Thank you, this is helpful in seeing what might be going on. Can you re-run on both protocols with DESeq(dds, betaPrior=FALSE) and results(dds, cooksCutoff=FALSE)? The first suggestion, betaPrior=FALSE for the inference, is going to be default in the next version of DESeq2 anyway, with LFC shrinkage split into a second step for visualization. Gene 1 might still not pass, because the observed difference is within the range of the within-group dispersion and the number of replicates is only 3 (giving a small p-value but not small enough for multiple test correction), but it should make the results more concordant for the other genes.

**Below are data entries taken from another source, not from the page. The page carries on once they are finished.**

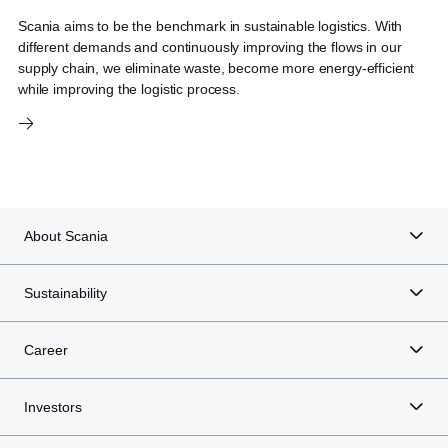
Scania aims to be the benchmark in sustainable logistics. With
different demands and continuously improving the flows in our
supply chain, we eliminate waste, become more energy-efficient
while improving the logistic process.
About Scania
Sustainability
Career
Investors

After re-running with DESeq(dds, betaPrior=FALSE) and results(dds, cooksCutoff=FALSE), I looked at the DE genes and this time both protocol called more DE genes, genes for protocol2 with adjpavlue as NA (e.g. gene 14) were now differentially expressed, but gene1, as you thought, did not pass the threshold. Overall, the overlap between the two protocols (common DE genes) for the strains I looked at increased from 50 to 55%.
That makes more sense. You can expect variation in the DE sets which reflects the natural variation of performing experiments (and only having 3 vs 3 samples per protocol).
Thanks Micheal. I made a PCA plot of expression data from 5 strains done using both protocols and although each protocol retains the relationship between strains, expression data generated using two protocol appears distinct (PC1). I wonder what is contributing to this ? The spread of the counts, using boxplots before and after normalization look similar.
I don't know what the source of the difference is. It could be a shift in counts for enough genes that it contributes such a percent of variance when performing PCA on the top 500 genes by variance (see ?plotPCA).